Bamba Dieng deu o tom no 18º minuto, finalizando a primeira chance clara do Lorient após o Lens monopolizar a bola, e a partir daí o 3-4-2-1 de Pantaloni se consolidou. O Lens teve 66 por cento de posse, 20 tentativas e nove escanteios, mas ainda assim estava atrás no intervalo. A resposta de Sage foi aumentar ainda mais a pressão após o intervalo, e Odsonne Édouard finalmente empatou no 48º minuto, aproveitando a assistência de Mamadou Sangaré para recompensar a dominância territorial dos visitantes. Por alguns momentos, a hierarquia parecia restaurada.
No entanto, a noite pertencia ao banco do Lorient. Pantaloni esperou até o 64º minuto para substituir Dieng por Aiyegun Tosin, e o suplente precisou de apenas um minuto para converter o passe de Arsène Kouassi para o gol da vitória. Aqui estava o plano de jogo do treinador em microcosmo: defender de maneira compacta, sobreviver à primeira onda e atacar com velocidade assim que a linha defensiva do Lens se esticou. Tosin fez apenas um arremate, mas foi suficiente. Kouassi, sempre atento pela faixa direita, já havia sido o ponto de saída mais claro do Lorient; sua rápida decisão no contra-ataque foi o ato decisivo.
Tudo isso teria sido acadêmico sem Yvon Mvogo, cujas cinco defesas justificaram uma impressionante atuação de 98 minutos atrás de uma linha defensiva de Bamo Meïté, o capitão Montassar Talbi e Abdoulaye Faye. O cartão amarelo de Talbi no 54º minuto parecia um presságio da pressão que viria, mas a relação de duelos do tunisiano contava uma história diferente, e o bloqueio tardio de Meïté em Florian Thauvin personificou a garra que manteve o Lens à distância. Mais adiante, os 81 minutos de Jean-Victor Makengo foram um estudo em corrida altruísta, enquanto a habilidade de Karim Dermane em sofrer cinco faltas desacelerou o ritmo de Sangaré e Adrien Thomasson no meio de campo.
O Lens continuava tentando. Thauvin criou sete passes decisivos, Sangaré articula o jogo de posições recuadas, Malang Sarr completou 109 de seus 114 passes, e o suplente Anthony Bermont trouxe mais força pela esquerda. No entanto, os números de destaque dos visitantes esconderam uma falha: apenas seis dos 20 chutes forçaram Mvogo a entrar em ação.

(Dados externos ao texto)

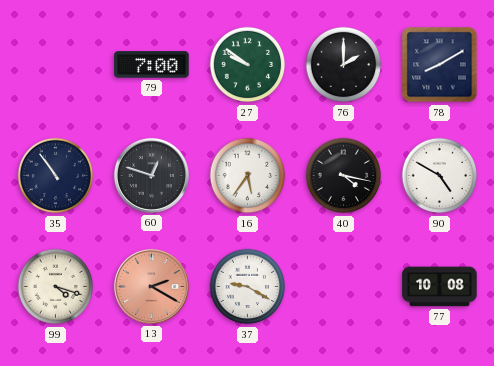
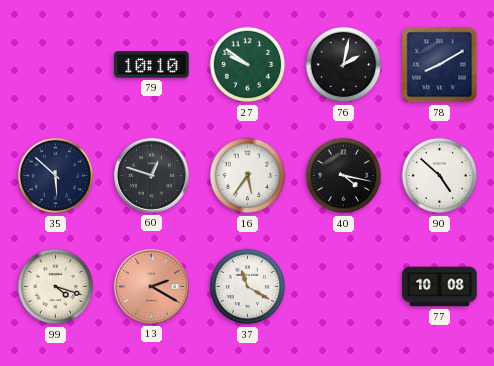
79: 7:00 -> 10:10
76: 2:00 -> 2:02
35: 10:54 -> 5:52
90: 4:50 -> 4:52
37: 9:20 -> 11:20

O cartão de Nidal Čelik no 23º minuto e a advertência de Saud Abdulhamid no 75º destacaram uma rara perda de compostura defensiva, e a mudança dupla de Sage no 73º minuto, introduzindo Andrija Bulatovic e Bermont para Thomasson e Abdallah Sima, apertou territorialmente o Lens, mas não conseguiu romper a barreira laranja.
Quando Nathaniel Adjei apareceu para Théo Le Bris no 90+6º minuto, o Lorient já estava administrando uma contagem esperada de gols de 1,45 a partir de apenas seis chutes, um modelo de eficiência que contrasta fortemente com os 1,35 do Lens em mais de três vezes o número de tentativas. A posse de 34 por cento dos anfitriões não foi um acidente; foi a estrutura de um plano que agora os levou ao oitavo lugar com 37 pontos, firmemente na conversa por uma vaga na Europa na primeira temporada completa de Pantaloni. O Lens continua com 56 pontos, sete à frente do Marselha e dez à frente do Lyon, mas a derrota oferece um lembrete agudo de que controle sem incisividade é apenas outro tipo de vulnerabilidade. Pantaloni, o disciplinador corsicano, construiu uma equipe que entende essa verdade instinctivamente. Quantos mais visitantes pesados deixarão a Bretanha murmurando sobre a mesma lição?